SELECT a.id as club_id,
a.fr_name as club_name,
b.id as nation_id,
b.fr_name as nation_name,
c.id as player_id,
c.fr_fname as player_name
FROM fr_clubs as a
INNER JOIN fr_nations as b ON a.id = b.club_id
INNER JOIN fr_players as c ON b.id = c.nation_id;

I made your database, entered some date, ran the query ON THE DATABASE, not using the php in any way at all. I entered via phpmyadmin, on my test server, and got back the correct number of rows with the correct data in place.

As I said...Always check your queries directly on the database without using your application, web site, php or anything else that stands between the query going in and the data coming out.

So now you know that somewhere in your php you have an error in creating your output.

Try echoing the number of rows returned by your query at the top of your page - you have already got that as a variable, $numrows.
Are there more rows in the dataset returned than are displayed?
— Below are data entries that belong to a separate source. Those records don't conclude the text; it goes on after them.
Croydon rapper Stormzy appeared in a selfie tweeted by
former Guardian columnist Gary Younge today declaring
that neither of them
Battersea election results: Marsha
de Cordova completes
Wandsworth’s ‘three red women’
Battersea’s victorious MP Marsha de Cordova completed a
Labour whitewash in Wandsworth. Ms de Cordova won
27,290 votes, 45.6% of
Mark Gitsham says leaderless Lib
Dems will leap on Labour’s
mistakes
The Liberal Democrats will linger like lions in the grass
You should get one row per player in your players table.

What do you get if you dump this line in your code ." LIMIT $paginate->start, $paginate->limit ???

This query works.

SELECT a.id as club_id,
a.fr_name as club_name,
b.id as nation_id,
b.fr_name as nation_name,
c.id as player_id,
c.fr_fname as player_name
FROM fr_clubs as a
INNER JOIN fr_nations as b ON a.id = b.club_id
INNER JOIN fr_players as c ON b.id = c.nation_id;

Not working, checked in phpmyadmin with removing the last line:

MySQL returned an empty result set (i.e. zero rows). ( Query took 0.0009 sec )

Then you don't have the correct set of relationships! You can't have the correct foreign keys between the players, club and nations. Because I made sure that the test data set I used DID have each club linked to a nation and each player linked to a club, and I got back exactly the correct rows that I expected.
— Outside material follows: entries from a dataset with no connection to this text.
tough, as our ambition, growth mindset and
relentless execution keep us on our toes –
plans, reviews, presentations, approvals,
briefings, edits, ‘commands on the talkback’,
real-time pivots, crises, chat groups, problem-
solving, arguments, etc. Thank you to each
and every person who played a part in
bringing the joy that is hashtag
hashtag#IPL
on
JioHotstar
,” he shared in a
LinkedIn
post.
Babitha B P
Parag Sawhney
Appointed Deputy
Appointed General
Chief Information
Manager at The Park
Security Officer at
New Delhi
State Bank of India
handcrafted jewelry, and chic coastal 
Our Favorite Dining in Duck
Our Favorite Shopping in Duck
So, write down a set of club and nation data and match the foreign keys so that a link is correctly established. Then add a couple of players with foreign keys that link them to an existing club and nation.
OR
You could print out each table's contents and scrutinise then to make sure there is any data to be returned. Change a few bits to match existing clubs and nations in your player team.
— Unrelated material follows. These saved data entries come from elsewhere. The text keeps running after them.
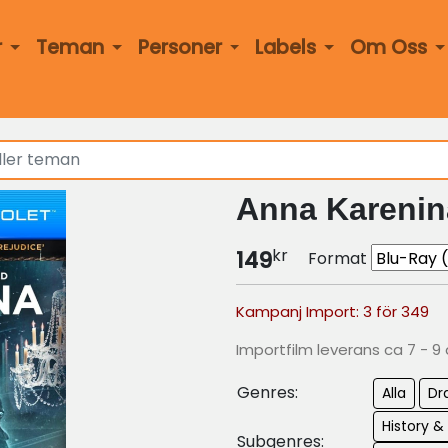
r
Teman
Personer
Labels
Om Oss
Anna Karenin
kr
149
Format
Kampanj Import: 3 för 349
Importfilm leverans ca 7 - 9
Genres:
Alla
Dr
History &
Subgenres: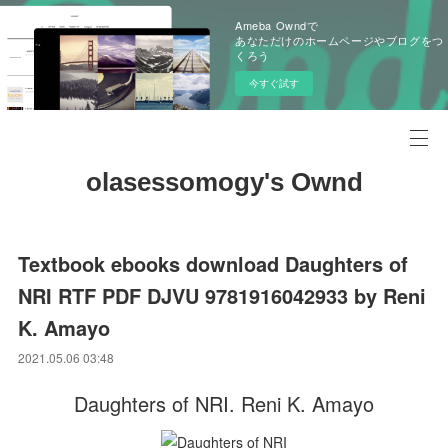
Ameba Owndで
あなただけのホームページやブログをつ
くろう
今すぐ試す
olasessomogy's Ownd
Textbook ebooks download Daughters of
NRI RTF PDF DJVU 9781916042933 by Reni
K. Amayo
2021.05.06 03:48
Daughters of NRI. Reni K. Amayo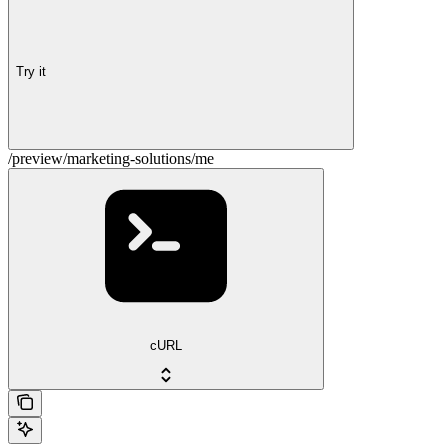
Try it
/preview/marketing-solutions/me
cURL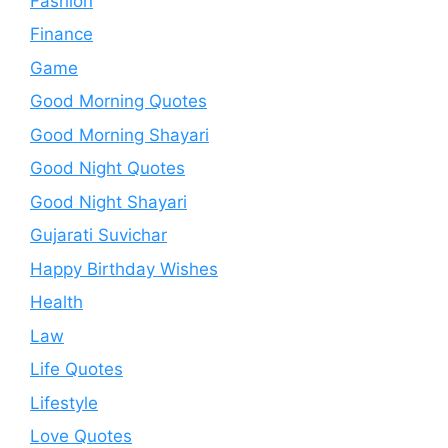
Fashion
Finance
Game
Good Morning Quotes
Good Morning Shayari
Good Night Quotes
Good Night Shayari
Gujarati Suvichar
Happy Birthday Wishes
Health
Law
Life Quotes
Lifestyle
Love Quotes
Although eventually you are going to have to fix the wrongly normalised tables (and then your queries) as at present you can only have one club per nation, as I said earlier. Working with badly designed tables just doesn't help.

Then you don't have the correct set of relationships! You can't have the correct foreign keys between the players, club and nations. Because I made sure that the test data set I used DID have each club linked to a nation and each player linked to a club, and I got back exactly the correct rows that I expected.

So, write down a set of club and nation data and match the foreign keys so that a link is correctly established. Then add a couple of players with foreign keys that link them to an existing club and nation.
OR
You could print out each table's contents and scrutinise then to make sure there is any data to be returned. Change a few bits to match existing clubs and nations in your player team.

Although eventually you are going to have to fix the wrongly normalised tables (and then your queries) as at present you can only have one club per nation, as I said earlier. Working with badly designed tables just doesn't help.

I followed your instructions and updated my database it finally worked!!! Thank you so much for helping me out on this one, really appreciate it :)

i did this query:

"SELECT 
	a.id as nation_id,
	a.fr_name as nation_name,
	b.id as player_id,
	b.fr_fname as player_fname,
	c.id as club_id,
	c.fr_name as club_name" 
	." FROM fr_nations a 
	INNER JOIN fr_players b ON a.id = b.nation_id
	INNER JOIN fr_clubs c ON c.id = b.club_id"
	." LIMIT $paginate->start, $paginate->limit" ;

And it returned everything correctly :D